There has been a lot of discussion in the community around the term "on-chain". Some are of the opinion that a generative token can't be called on-chain if it has external dependencies, such as p5.js.

This standard is only interested in storing the part produced by the creator. Everything else should be described as external dependencies unless it is small enough to be stored as an on-chain dependency. Preferably, token viewers manage on-chain dependencies to avoid duplication.

To enhance a token's archival qualities, DATs require a list of supported browsers with their versions in which the program is tested and confirmed to work correctly.
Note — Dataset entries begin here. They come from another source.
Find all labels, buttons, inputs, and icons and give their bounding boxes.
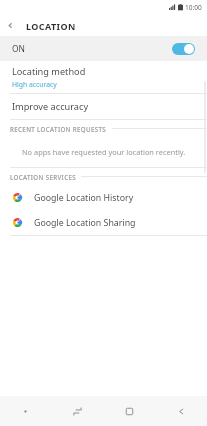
- staticText: No apps have requested your location rec…: [22, 147, 186, 157]
- staticText: High accuracy: [12, 80, 57, 89]
- button[interactable]: ON: [0, 36, 207, 61]
- staticText: Google Location History: [34, 192, 134, 204]
- staticText: 10:00: [185, 3, 202, 12]
- button[interactable]: Improve accuracy: [0, 94, 207, 119]
- button[interactable]: Google Location Sharing: [0, 210, 207, 235]
- button[interactable]: Locating method: [0, 61, 207, 93]
- staticText: Locating method: [12, 65, 86, 78]
- button[interactable]: Google Location History: [0, 185, 207, 210]
- button[interactable]: Keyboard switcher: [0, 396, 51, 426]
- staticText: Google Location Sharing: [34, 217, 136, 229]
- staticText: Improve accuracy: [12, 100, 89, 113]
- staticText: RECENT LOCATION REQUESTS: [10, 125, 107, 133]
- staticText: ON: [12, 43, 25, 54]
- button[interactable]: Navigate up: [0, 15, 21, 36]
- button[interactable]: Home: [103, 396, 155, 426]
- button[interactable]: Back: [155, 396, 207, 426]
- staticText: LOCATION: [26, 20, 76, 32]
- staticText: LOCATION SERVICES: [10, 173, 76, 181]
- button[interactable]: Recent apps: [51, 396, 103, 426]
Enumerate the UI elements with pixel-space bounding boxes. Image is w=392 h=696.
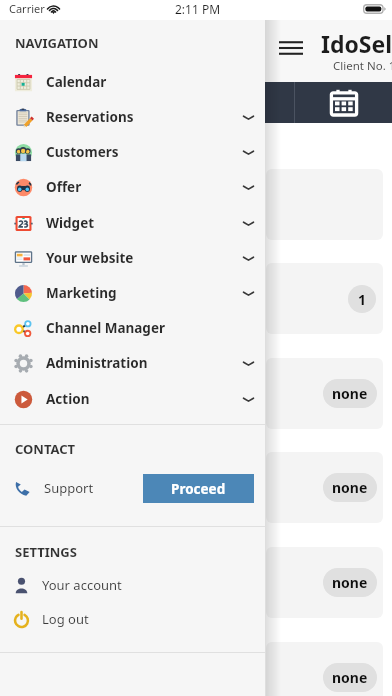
button[interactable] (266, 169, 383, 240)
button[interactable]: Reservations (0, 100, 265, 134)
button[interactable]: Calendar (0, 65, 265, 99)
button[interactable]: Administration (0, 346, 265, 380)
staticText: Log out (42, 610, 89, 628)
button[interactable]: Your website (0, 241, 265, 275)
button[interactable]: Calendar tab (318, 82, 370, 123)
button[interactable]: Customers (0, 135, 265, 169)
button[interactable]: Widget (0, 206, 265, 240)
staticText: Carrier (9, 1, 45, 16)
staticText: NAVIGATION (15, 34, 99, 52)
button[interactable]: Proceed (143, 474, 254, 503)
button[interactable]: Log out (0, 602, 265, 636)
staticText: Calendar (46, 73, 107, 91)
staticText: Support (44, 479, 94, 497)
button[interactable]: 1 (266, 263, 383, 334)
button[interactable]: Channel Manager (0, 311, 265, 345)
staticText: 1 (358, 290, 367, 309)
staticText: Customers (46, 143, 119, 161)
staticText: Your account (42, 576, 122, 594)
staticText: none (332, 478, 368, 497)
button[interactable]: Support (0, 471, 265, 505)
staticText: IdoSell (321, 28, 392, 59)
staticText: Proceed (171, 480, 226, 498)
staticText: Widget (46, 214, 95, 232)
button[interactable]: none (266, 452, 383, 523)
staticText: Client No. 1 (333, 58, 392, 74)
button[interactable]: none (266, 547, 383, 618)
staticText: 2:11 PM (175, 1, 221, 17)
staticText: Action (46, 390, 90, 408)
other: Battery (363, 4, 386, 14)
staticText: none (332, 384, 368, 403)
staticText: Channel Manager (46, 319, 165, 337)
staticText: Your website (46, 249, 134, 267)
button[interactable]: none (266, 642, 383, 696)
staticText: SETTINGS (15, 543, 77, 561)
button[interactable]: Offer (0, 170, 265, 204)
staticText: none (332, 573, 368, 592)
staticText: Marketing (46, 284, 117, 302)
button[interactable]: Marketing (0, 276, 265, 310)
button[interactable]: Your account (0, 568, 265, 602)
button[interactable]: none (266, 358, 383, 429)
staticText: Reservations (46, 108, 134, 126)
button[interactable]: Action (0, 382, 265, 416)
button[interactable]: Menu (269, 26, 313, 70)
staticText: Administration (46, 354, 148, 372)
staticText: CONTACT (15, 440, 76, 458)
staticText: none (332, 668, 368, 687)
staticText: Offer (46, 178, 82, 196)
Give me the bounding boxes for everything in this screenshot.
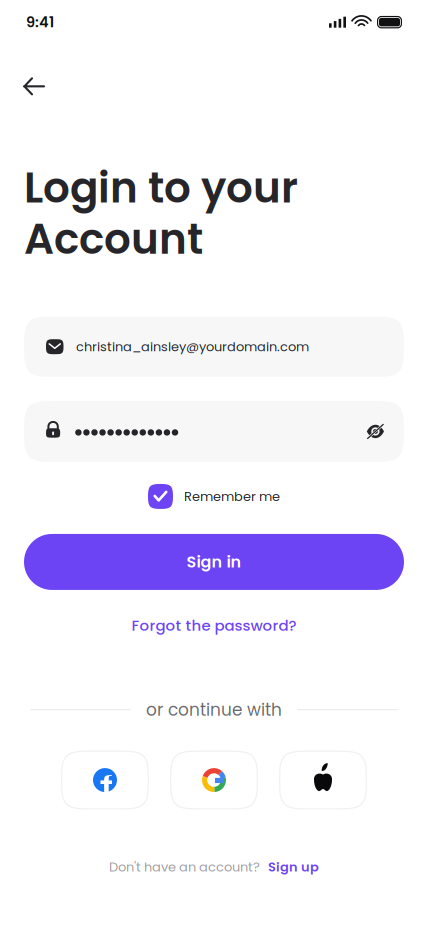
button[interactable]: Continue with Facebook bbox=[61, 751, 149, 810]
staticText: Remember me bbox=[184, 487, 280, 506]
staticText: or continue with bbox=[146, 698, 282, 722]
button[interactable]: Back bbox=[12, 66, 56, 106]
staticText: Sign up bbox=[268, 858, 319, 876]
staticText: 9:41 bbox=[26, 12, 54, 32]
button[interactable]: Sign in bbox=[24, 534, 404, 590]
button[interactable]: Show password bbox=[365, 421, 382, 442]
staticText: Sign in bbox=[186, 551, 242, 573]
button[interactable]: Remember me bbox=[148, 484, 280, 509]
button[interactable]: Forgot the password? bbox=[132, 615, 296, 636]
staticText: Account bbox=[24, 210, 203, 268]
button[interactable]: Sign up bbox=[268, 858, 319, 876]
staticText: Login to your bbox=[24, 158, 298, 217]
button[interactable]: Continue with Apple bbox=[279, 751, 367, 810]
button[interactable]: Continue with Google bbox=[170, 751, 258, 810]
staticText: christina_ainsley@yourdomain.com bbox=[76, 338, 309, 356]
staticText: Forgot the password? bbox=[132, 615, 296, 636]
staticText: Don't have an account? bbox=[109, 858, 260, 876]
It will help collectors to reproduce their token collections in the distant future.

Variant 2: Non-browser-based

Generative artists regularly use tools that run outside the confines of web browsers. At least two on-chain generative token collections on Cardano do not use web technologies for rendering and describe the reproduction process in an improvised way.

DATs solve this by including a Dockerfile and, if necessary, a package file for the appropriate language. Viewers supporting this variant only need Docker installed to render the token using the unique arguments given by the scene token.

Details

The choice for Docker is one in favor of simplicity and familiarity. It requires the least effort and additional tooling on the side of the token viewer or anyone wanting to reproduce a generative token. If a more suitable solution presents itself with the same ease of use in the future, then it may be added as an alternative.

WARNING

As of today (June 2023), no DAT collections are yet employing the non-browser-based variant. However, at least two are in the making, and their development may bring minor changes to the proposed solution.